> _Exercise objective_: Copy every line of the records exactly, without including the images.

> _Records provided_:
=== Section Start ===

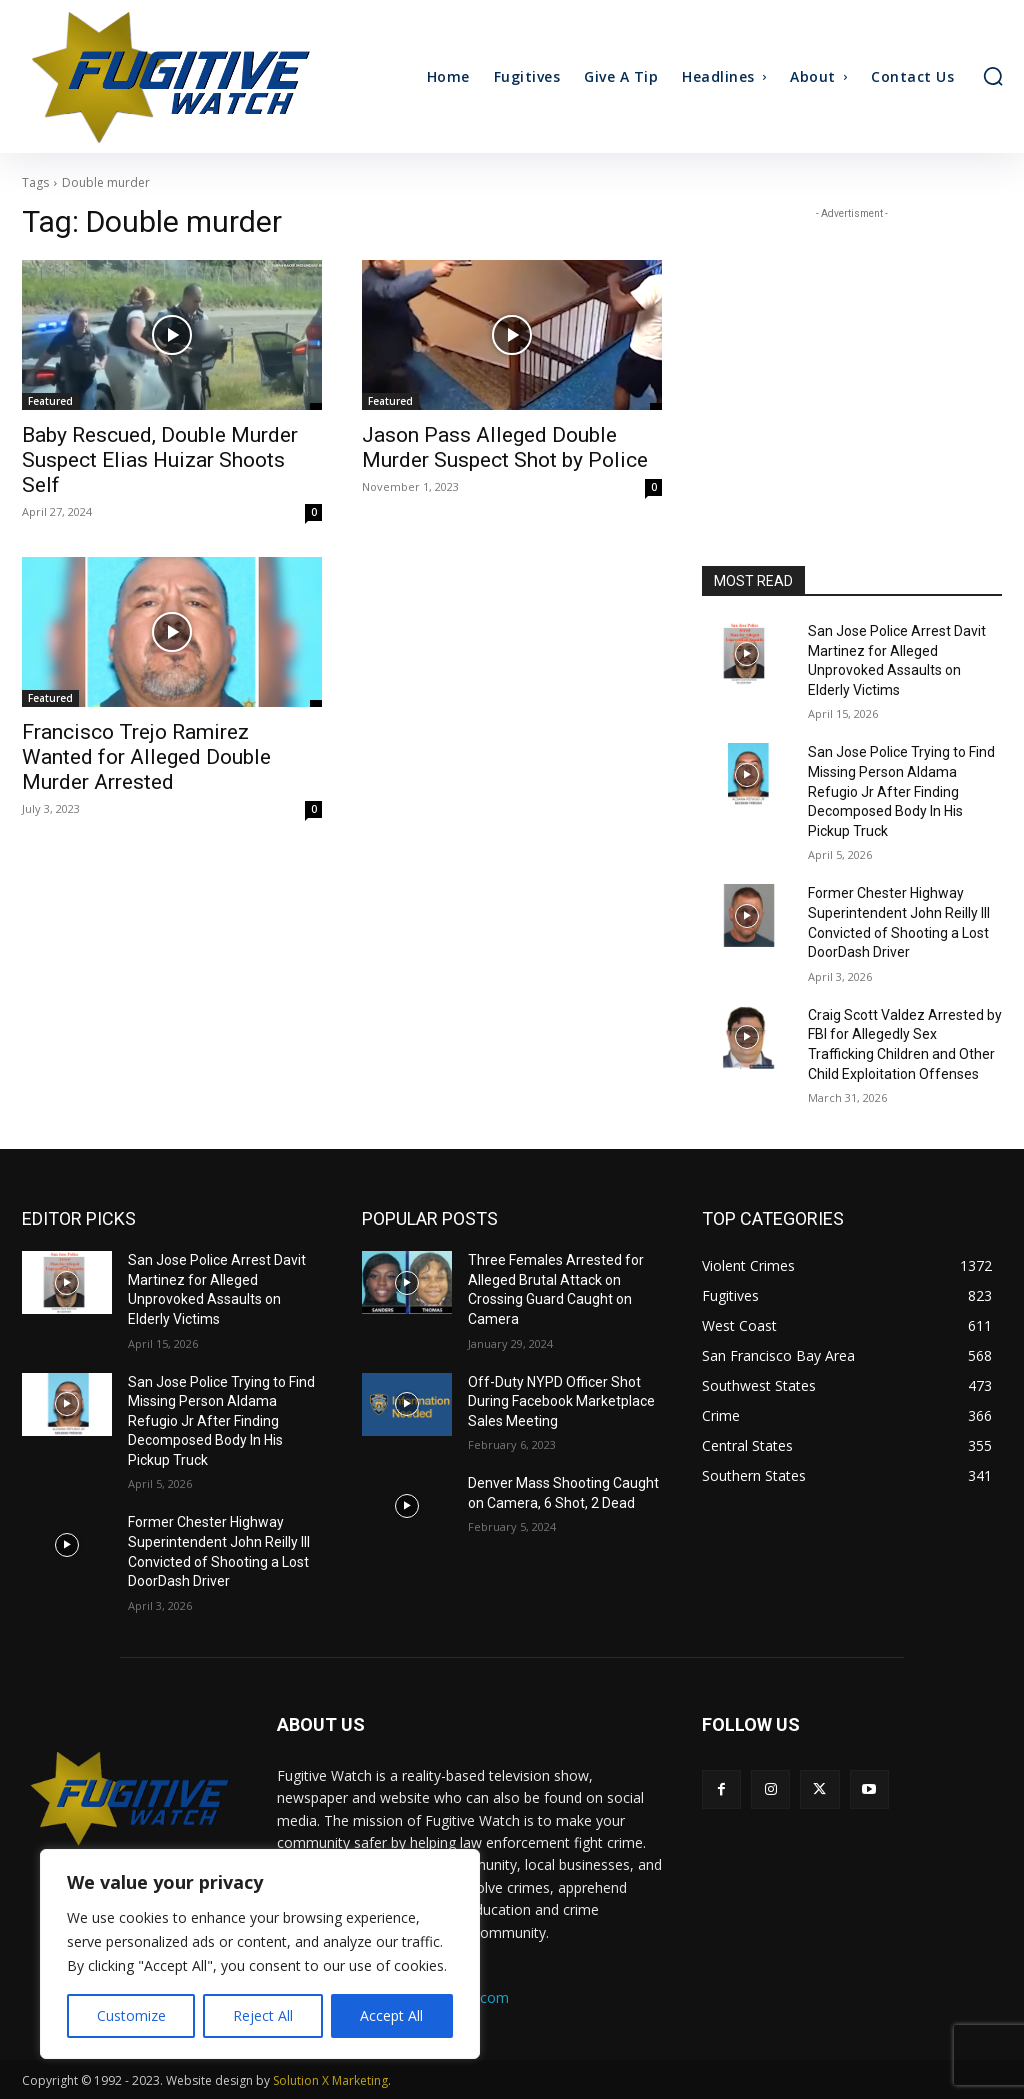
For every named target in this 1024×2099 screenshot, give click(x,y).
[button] (993, 76)
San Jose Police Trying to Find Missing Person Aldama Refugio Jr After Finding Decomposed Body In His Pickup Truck (901, 791)
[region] (260, 1954)
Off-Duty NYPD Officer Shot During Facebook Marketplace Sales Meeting (561, 1401)
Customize (131, 2015)
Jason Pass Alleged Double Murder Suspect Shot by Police (505, 447)
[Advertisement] (852, 349)
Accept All (391, 2015)
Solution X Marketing (330, 2080)
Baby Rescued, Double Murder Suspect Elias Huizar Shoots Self (160, 460)
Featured (50, 401)
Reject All (263, 2015)
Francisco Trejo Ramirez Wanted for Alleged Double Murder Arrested (146, 757)
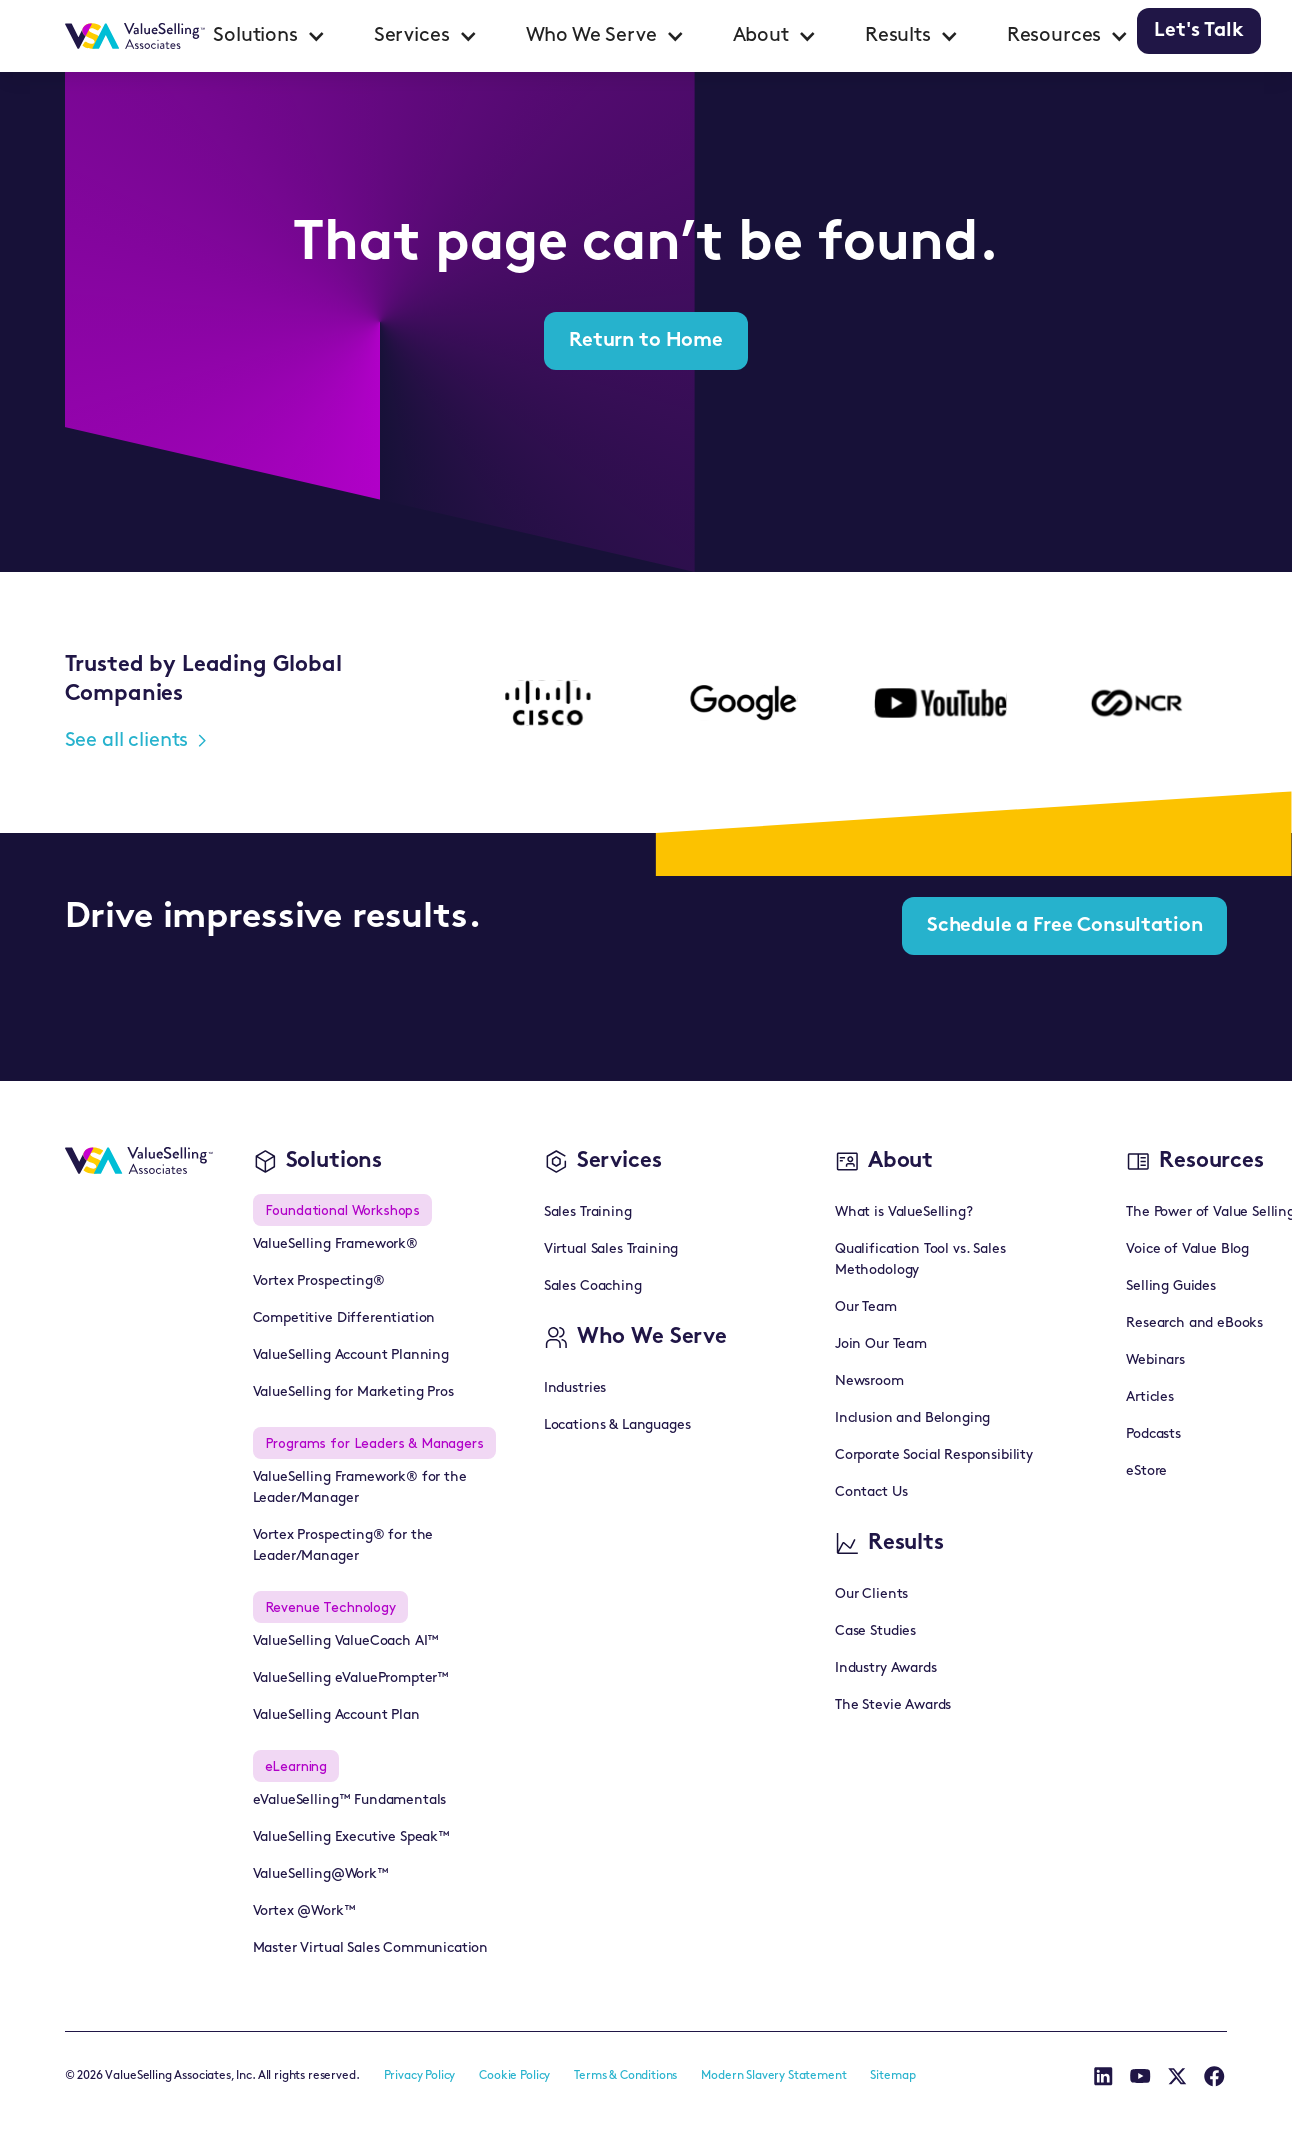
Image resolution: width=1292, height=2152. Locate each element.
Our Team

=== Section End ===

> _Answer section_:
For every named target in this 1024×2099 screenshot, give click(x,y).
[button] (993, 76)
San Jose Police Trying to Find Missing Person Aldama Refugio Jr After Finding Decomposed Body In His Pickup Truck (901, 791)
[region] (260, 1954)
Off-Duty NYPD Officer Shot During Facebook Marketplace Sales Meeting (561, 1401)
Customize (131, 2015)
Jason Pass Alleged Double Murder Suspect Shot by Police (505, 447)
[Advertisement] (852, 349)
Accept All (391, 2015)
Solution X Marketing (330, 2080)
Baby Rescued, Double Murder Suspect Elias Huizar Shoots Self (160, 460)
Featured (50, 401)
Reject All (263, 2015)
Francisco Trejo Ramirez Wanted for Alleged Double Murder Arrested (146, 757)
Image resolution: width=1292, height=2152. Locate each element.
Our Team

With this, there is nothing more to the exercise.